* [Your assignment]: Exact copy without images: repeat every entry as written.
◇ ◇ ◇ ◇ ◇
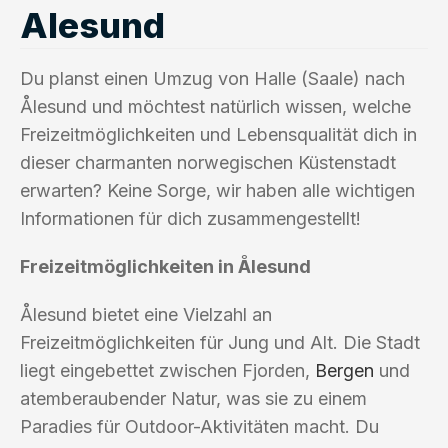
Alesund
Du planst einen Umzug von Halle (Saale) nach
Ålesund und möchtest natürlich wissen, welche
Freizeitmöglichkeiten und Lebensqualität dich in
dieser charmanten norwegischen Küstenstadt
erwarten? Keine Sorge, wir haben alle wichtigen
Informationen für dich zusammengestellt!
Freizeitmöglichkeiten in Ålesund
Ålesund bietet eine Vielzahl an
Freizeitmöglichkeiten für Jung und Alt. Die Stadt
liegt eingebettet zwischen Fjorden,
Bergen
und
atemberaubender Natur, was sie zu einem
Paradies für Outdoor-Aktivitäten macht. Du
◇ ◇ ◇ ◇ ◇
* [Result of the task]:
Alesund
Du planst einen Umzug von Halle (Saale) nach
Ålesund und möchtest natürlich wissen, welche
Freizeitmöglichkeiten und Lebensqualität dich in
dieser charmanten norwegischen Küstenstadt
erwarten? Keine Sorge, wir haben alle wichtigen
Informationen für dich zusammengestellt!
Freizeitmöglichkeiten in Ålesund
Ålesund bietet eine Vielzahl an
Freizeitmöglichkeiten für Jung und Alt. Die Stadt
liegt eingebettet zwischen Fjorden,
Bergen
und
atemberaubender Natur, was sie zu einem
Paradies für Outdoor-Aktivitäten macht. Du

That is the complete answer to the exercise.